Raw data Block Start

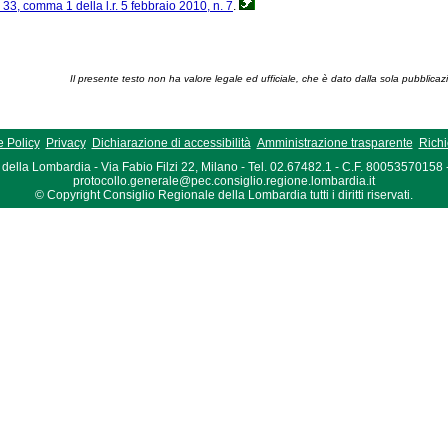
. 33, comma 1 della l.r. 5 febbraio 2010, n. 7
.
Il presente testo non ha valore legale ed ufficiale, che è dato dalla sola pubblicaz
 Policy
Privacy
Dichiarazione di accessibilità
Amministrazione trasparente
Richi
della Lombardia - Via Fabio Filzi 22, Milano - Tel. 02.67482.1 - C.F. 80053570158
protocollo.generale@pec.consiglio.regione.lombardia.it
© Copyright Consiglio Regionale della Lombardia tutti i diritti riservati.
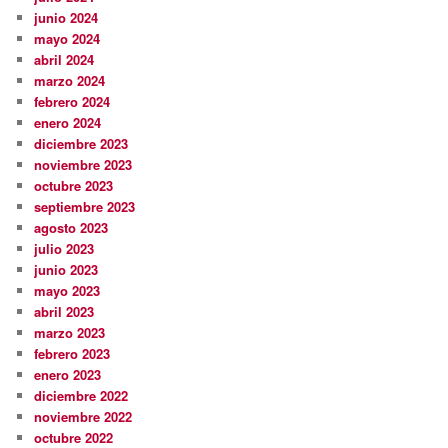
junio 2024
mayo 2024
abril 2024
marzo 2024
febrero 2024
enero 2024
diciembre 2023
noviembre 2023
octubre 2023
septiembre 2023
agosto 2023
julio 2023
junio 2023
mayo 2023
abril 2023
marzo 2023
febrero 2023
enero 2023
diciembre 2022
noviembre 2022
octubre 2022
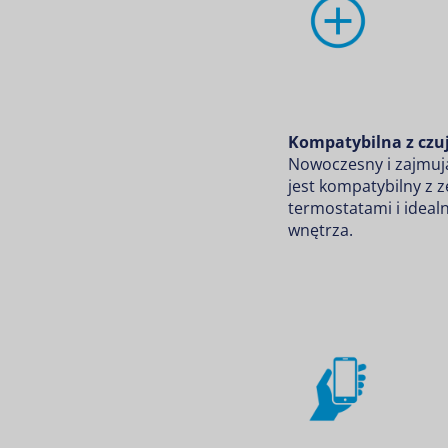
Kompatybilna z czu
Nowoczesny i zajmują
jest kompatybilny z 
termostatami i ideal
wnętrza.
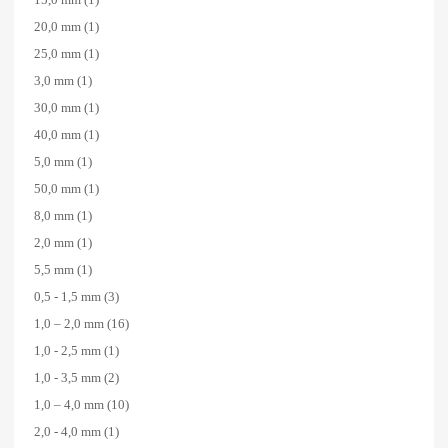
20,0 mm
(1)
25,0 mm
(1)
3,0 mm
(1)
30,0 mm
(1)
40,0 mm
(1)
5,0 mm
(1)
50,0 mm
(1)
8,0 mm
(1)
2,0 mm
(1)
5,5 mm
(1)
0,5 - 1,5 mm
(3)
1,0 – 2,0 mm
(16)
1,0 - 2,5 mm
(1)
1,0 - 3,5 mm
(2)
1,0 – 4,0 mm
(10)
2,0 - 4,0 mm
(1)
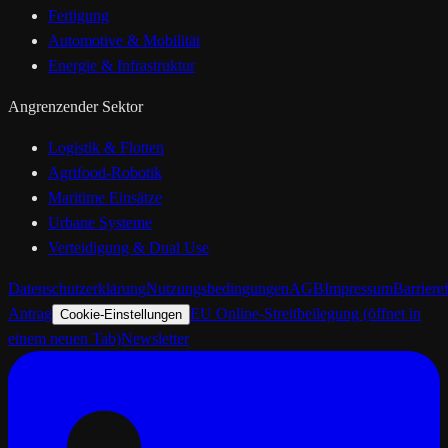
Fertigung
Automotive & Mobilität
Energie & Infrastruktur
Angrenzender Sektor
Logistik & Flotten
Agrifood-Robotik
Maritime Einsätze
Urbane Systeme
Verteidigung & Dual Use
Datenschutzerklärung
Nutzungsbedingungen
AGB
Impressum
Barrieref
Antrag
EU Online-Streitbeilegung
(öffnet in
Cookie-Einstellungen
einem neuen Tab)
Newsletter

Raw data Block End
Raw data Block Start

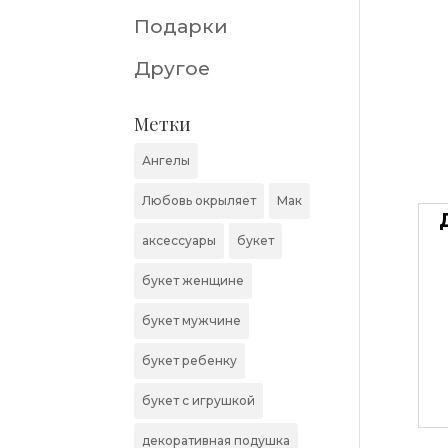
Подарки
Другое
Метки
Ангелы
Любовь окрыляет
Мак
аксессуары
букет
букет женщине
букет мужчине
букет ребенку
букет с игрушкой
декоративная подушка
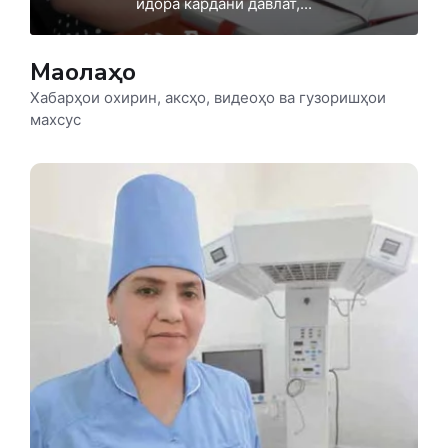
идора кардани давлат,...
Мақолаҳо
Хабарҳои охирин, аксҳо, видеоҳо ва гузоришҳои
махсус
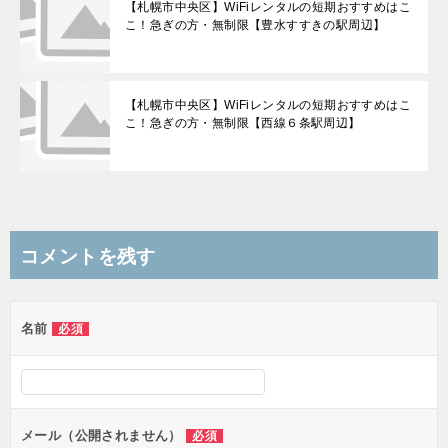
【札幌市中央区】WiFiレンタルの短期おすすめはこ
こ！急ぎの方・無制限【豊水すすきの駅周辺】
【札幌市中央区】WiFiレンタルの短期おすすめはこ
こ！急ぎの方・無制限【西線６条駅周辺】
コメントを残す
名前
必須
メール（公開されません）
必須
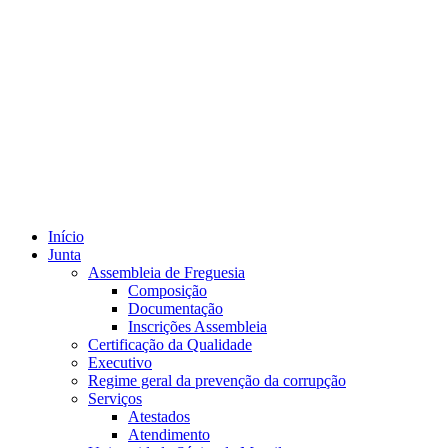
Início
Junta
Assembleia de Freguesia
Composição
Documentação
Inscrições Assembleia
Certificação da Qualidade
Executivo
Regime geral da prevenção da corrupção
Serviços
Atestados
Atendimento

Raw data Block End
Raw data Block Start

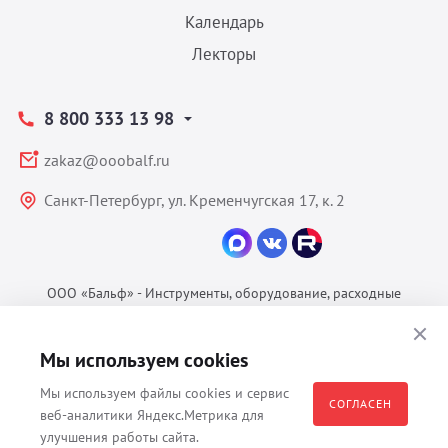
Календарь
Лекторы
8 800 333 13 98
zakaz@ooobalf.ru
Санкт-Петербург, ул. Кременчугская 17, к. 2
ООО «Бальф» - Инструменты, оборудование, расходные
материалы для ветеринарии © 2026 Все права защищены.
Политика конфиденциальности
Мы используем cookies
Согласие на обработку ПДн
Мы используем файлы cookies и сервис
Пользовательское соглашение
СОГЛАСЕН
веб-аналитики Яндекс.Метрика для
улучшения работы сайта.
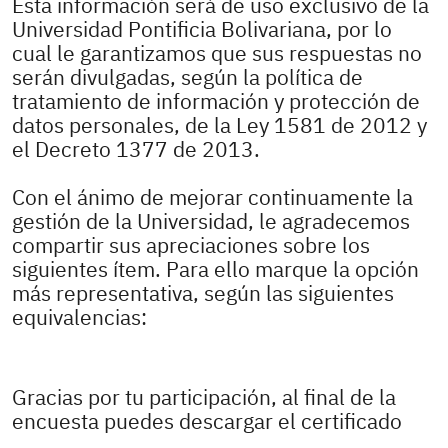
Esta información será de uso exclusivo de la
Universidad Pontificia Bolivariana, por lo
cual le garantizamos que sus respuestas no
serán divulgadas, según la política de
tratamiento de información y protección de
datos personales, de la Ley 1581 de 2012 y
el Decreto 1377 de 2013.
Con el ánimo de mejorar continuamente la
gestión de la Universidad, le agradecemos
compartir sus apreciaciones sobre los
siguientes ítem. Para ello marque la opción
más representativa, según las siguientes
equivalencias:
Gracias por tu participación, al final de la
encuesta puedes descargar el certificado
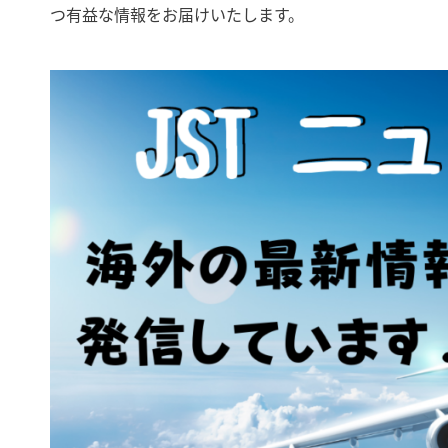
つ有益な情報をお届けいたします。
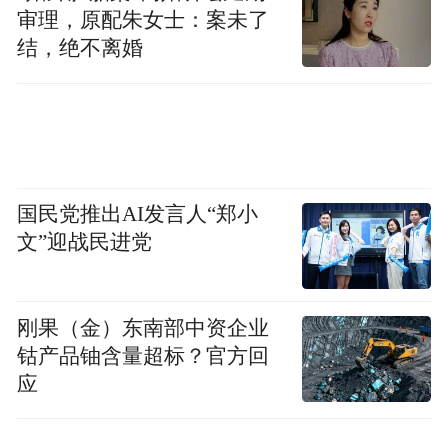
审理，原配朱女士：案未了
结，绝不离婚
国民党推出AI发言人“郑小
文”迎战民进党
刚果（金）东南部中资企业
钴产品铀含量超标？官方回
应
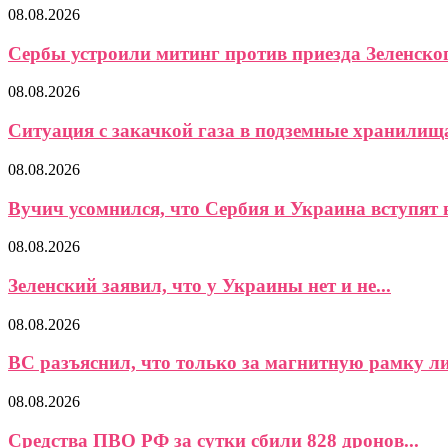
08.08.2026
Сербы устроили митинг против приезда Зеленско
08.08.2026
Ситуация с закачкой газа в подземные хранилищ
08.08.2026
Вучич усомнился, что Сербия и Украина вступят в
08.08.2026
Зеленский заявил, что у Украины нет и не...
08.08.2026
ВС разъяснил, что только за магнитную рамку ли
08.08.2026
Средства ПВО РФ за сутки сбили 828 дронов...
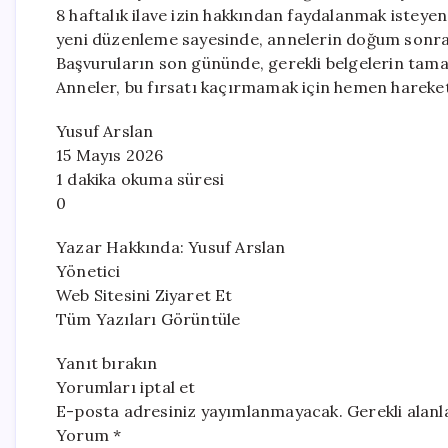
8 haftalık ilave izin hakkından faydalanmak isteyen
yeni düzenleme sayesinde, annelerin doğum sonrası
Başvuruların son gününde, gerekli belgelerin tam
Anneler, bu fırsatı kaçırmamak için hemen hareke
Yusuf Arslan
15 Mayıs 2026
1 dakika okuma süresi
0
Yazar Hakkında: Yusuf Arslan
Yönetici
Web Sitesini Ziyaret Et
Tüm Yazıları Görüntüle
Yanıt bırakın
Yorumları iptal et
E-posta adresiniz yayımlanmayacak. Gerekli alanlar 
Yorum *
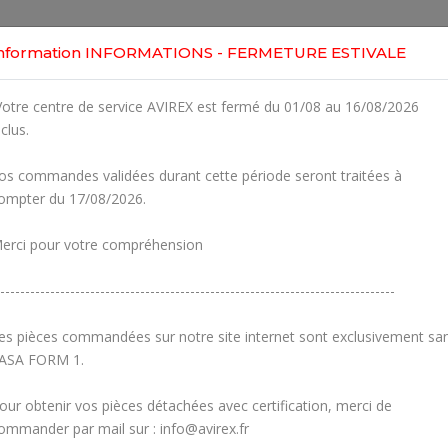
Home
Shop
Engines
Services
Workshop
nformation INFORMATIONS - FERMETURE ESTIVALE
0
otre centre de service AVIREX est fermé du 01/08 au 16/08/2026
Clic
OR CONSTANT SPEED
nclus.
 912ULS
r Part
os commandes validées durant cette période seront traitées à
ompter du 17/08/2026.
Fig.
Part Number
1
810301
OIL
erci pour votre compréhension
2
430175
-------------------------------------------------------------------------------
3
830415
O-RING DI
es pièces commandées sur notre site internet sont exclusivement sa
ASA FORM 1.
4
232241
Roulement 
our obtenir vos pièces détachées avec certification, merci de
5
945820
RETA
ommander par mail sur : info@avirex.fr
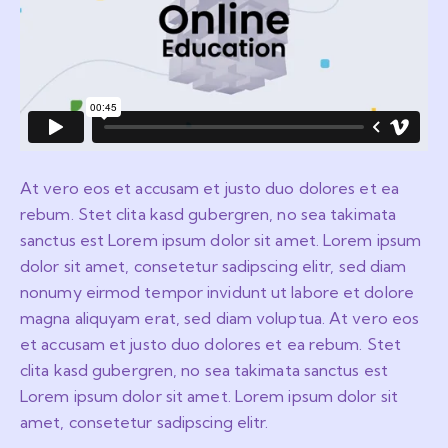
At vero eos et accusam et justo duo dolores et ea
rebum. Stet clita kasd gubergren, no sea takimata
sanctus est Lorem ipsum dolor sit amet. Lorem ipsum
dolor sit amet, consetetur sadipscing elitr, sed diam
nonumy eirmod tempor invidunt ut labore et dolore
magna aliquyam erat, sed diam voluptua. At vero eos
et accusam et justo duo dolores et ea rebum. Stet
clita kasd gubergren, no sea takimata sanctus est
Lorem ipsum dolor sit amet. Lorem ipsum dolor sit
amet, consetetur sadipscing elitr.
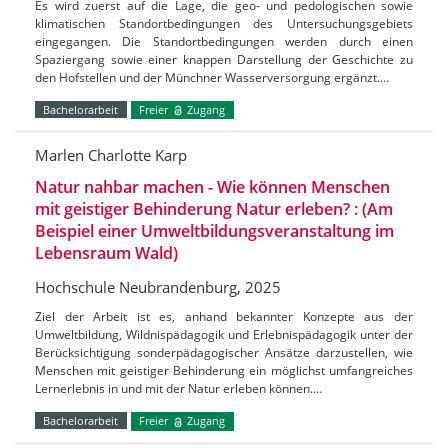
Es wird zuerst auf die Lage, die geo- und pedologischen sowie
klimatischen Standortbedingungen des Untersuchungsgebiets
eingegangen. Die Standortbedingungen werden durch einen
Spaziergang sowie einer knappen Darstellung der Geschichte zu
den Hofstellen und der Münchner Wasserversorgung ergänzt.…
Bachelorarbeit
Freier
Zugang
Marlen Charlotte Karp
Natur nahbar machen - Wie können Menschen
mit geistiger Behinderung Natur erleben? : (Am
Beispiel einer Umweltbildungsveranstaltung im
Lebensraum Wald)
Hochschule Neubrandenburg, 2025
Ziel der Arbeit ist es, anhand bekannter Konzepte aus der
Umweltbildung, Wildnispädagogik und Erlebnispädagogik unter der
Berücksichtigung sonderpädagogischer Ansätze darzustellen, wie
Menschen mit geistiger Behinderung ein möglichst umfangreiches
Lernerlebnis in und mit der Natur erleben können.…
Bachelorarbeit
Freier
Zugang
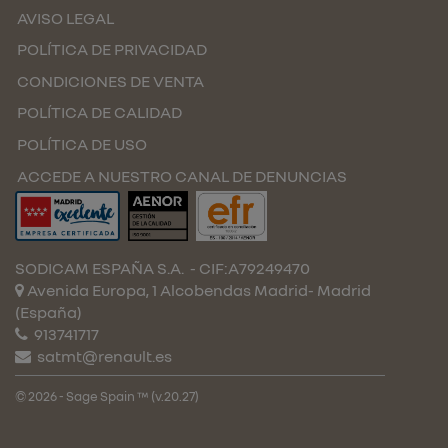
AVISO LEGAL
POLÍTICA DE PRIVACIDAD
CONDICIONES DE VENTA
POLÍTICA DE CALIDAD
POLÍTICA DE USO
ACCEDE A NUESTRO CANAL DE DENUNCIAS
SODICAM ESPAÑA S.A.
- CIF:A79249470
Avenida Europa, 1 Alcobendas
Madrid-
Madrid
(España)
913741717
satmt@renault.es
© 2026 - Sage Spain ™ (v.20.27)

Raw data Block End

Task prompt
Throughout the data above, report every line that contains the string "della".

Worked solution
. 33, comma 1 della l.r. 5 febbraio 2010, n. 7
della Lombardia - Via Fabio Filzi 22, Milano - Tel. 02.67482.1 - C.F. 80053570158
© Copyright Consiglio Regionale della Lombardia tutti i diritti riservati.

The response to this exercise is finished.